The power sector has a huge role to play
In any feasible path to a net-zero-carbon economy, electricity’s share of total final energy demand will rise from today’s 20% to over 60% by 2060. As a result, total global electricity generation must grow from about 20,000 TWh today to 85-115,000 TWh by mid-century (about 5 times as big) at the same time as fossil fuels are phased out, according to the ETC.
Hydrogen demand will rocket
Achieving a net-zero-CO2 emissions economy is highly likely to require an increase in global hydrogen production from 60 Mt per annum today to something like 425-650 Mt by mid-century, according to the ETC.
But Green Hydrogen production costs are falling rapidly
Bloomberg New Energy Finance predicts renewable hydrogen could be produced for $0.8 to $1.60/kg in most parts of the world before 2050. That would make green hydrogen cost competitive with current natural gas prices in Brazil, China, India, Germany and Scandinavia on an energy-equivalent basis.
Energy efficiency is a non-negotiable
Strong policies to improve energy efficiency, increase materials efficiency and circularity, and manage demand for heavy-duty transport could reduce the additional demand for electricity by around a quarter, according to the ETC. Given the scale of the investment challenge, it is vital to maximize the opportunity. Saving a KWh remains a great deal cheaper than generating an additional KWh, IEA data shows.
Upfront investment needs remain significant
In the industrial sectors, total incremental capital investment from 2015 to 2050 could amount to $5.5 to $8.4 trillion, according to McKinsey. A particular difficulty is creating strong enough financial incentives to trigger the required investment from the private sector. In heavy industry, very long asset lives could delay the deployment of new technologies, unless there are strong policy incentives for early asset write-offs. In steel, for instance, a switch from blast furnace reduction to hydrogen-based direct reduction may require scrapping of existing plants before end of useful life.

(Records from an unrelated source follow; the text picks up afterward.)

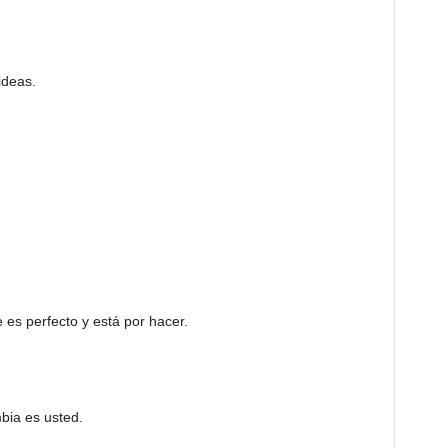
ideas.
 es perfecto y está por hacer.
bia es usted.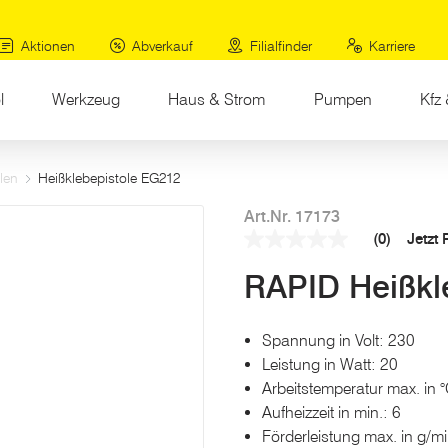
Aktionen
Abverkauf
Filialfinder
Karriere
l
Werkzeug
Haus & Strom
Pumpen
Kfz 
len
Heißklebepistole EG212
Art.Nr. 17173
(0)
Jetzt
Kein
Beurteilungswert
RAPID Heißkl
Link
auf
derselben
Seite.
Spannung in Volt: 230
Leistung in Watt: 20
Arbeitstemperatur max. in 
Aufheizzeit in min.: 6
Förderleistung max. in g/mi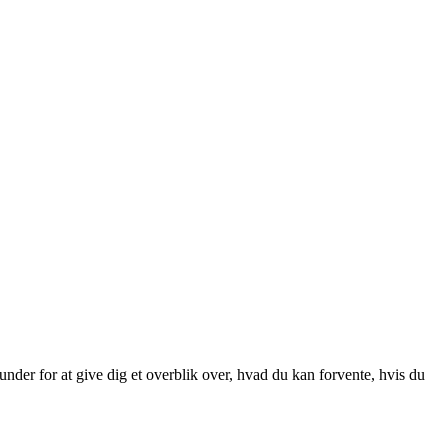
nder for at give dig et overblik over, hvad du kan forvente, hvis du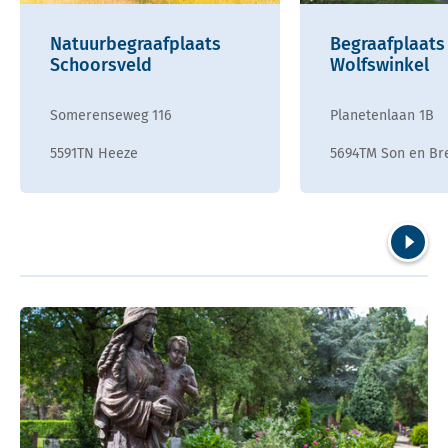
Natuurbegraafplaats
Begraafplaats
Schoorsveld
Wolfswinkel
Somerenseweg 116
Planetenlaan 1B
5591TN Heeze
5694TM Son en Br
Volgend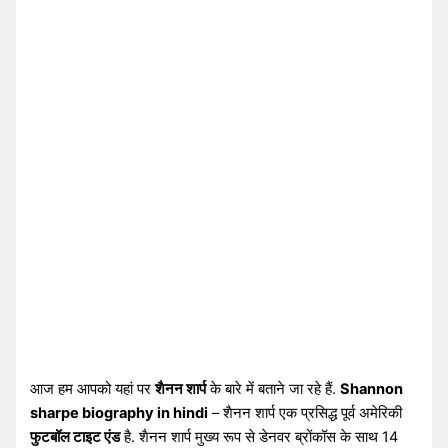
आज हम आपको यहां पर
शैनन शार्प
के बारे में बताने जा रहे हैं.
Shannon
sharpe biography in hindi
– शैनन शार्प एक प्रसिद्ध पूर्व अमेरिकी
फुटबॉल टाइट एंड
है. शैनन शार्प मुख्य रूप से डेनवर ब्रोंकॉस के साथ 14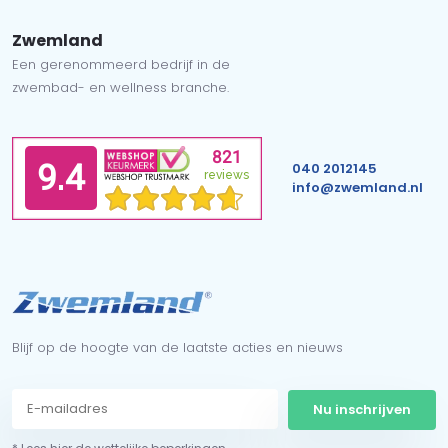
Zwemland
Een gerenommeerd bedrijf in de
zwembad- en wellness branche.
040 2012145
info@zwemland.nl
Blijf op de hoogte van de laatste acties en nieuws
Nu inschrijven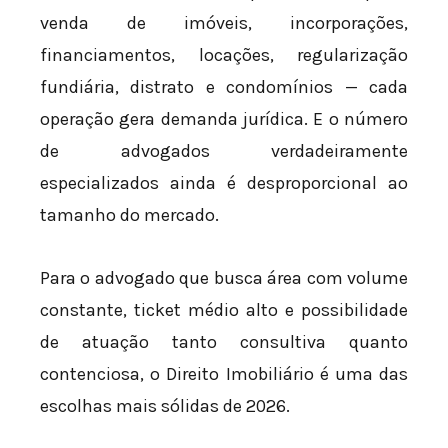
venda de imóveis, incorporações,
financiamentos, locações, regularização
fundiária, distrato e condomínios — cada
operação gera demanda jurídica. E o número
de advogados verdadeiramente
especializados ainda é desproporcional ao
tamanho do mercado.
Para o advogado que busca área com volume
constante, ticket médio alto e possibilidade
de atuação tanto consultiva quanto
contenciosa, o Direito Imobiliário é uma das
escolhas mais sólidas de 2026.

Will there be enough carbon storage?
As Carbon Capture and Storage needs to become more widespread as a means to tackle residual industrial emissions, underground carbon storage will become ever more important, according to IPCC. A comprehensive survey is needed to ascertain the true global scale of the capacity and the differences between regions.
Plastics recycling doesn’t work without consumer buy-in
Reaching zero lifecycle emissions from plastics constitutes a significant challenge, as it requires eliminating end-of-life as well as production emissions, according to Material Economics. Limits to sustainable biomass supply will likely make it impossible to entirely substitute fossil fuels with bio-feedstock. It will therefore be essential to manage existing fossil fuel-based plastics through mechanical and chemical recycling, as well as secured end-of-life storage for solid plastic but this will require coordination and buy-in along the value chain from suppliers, to consumer brands and on to consumers themselves.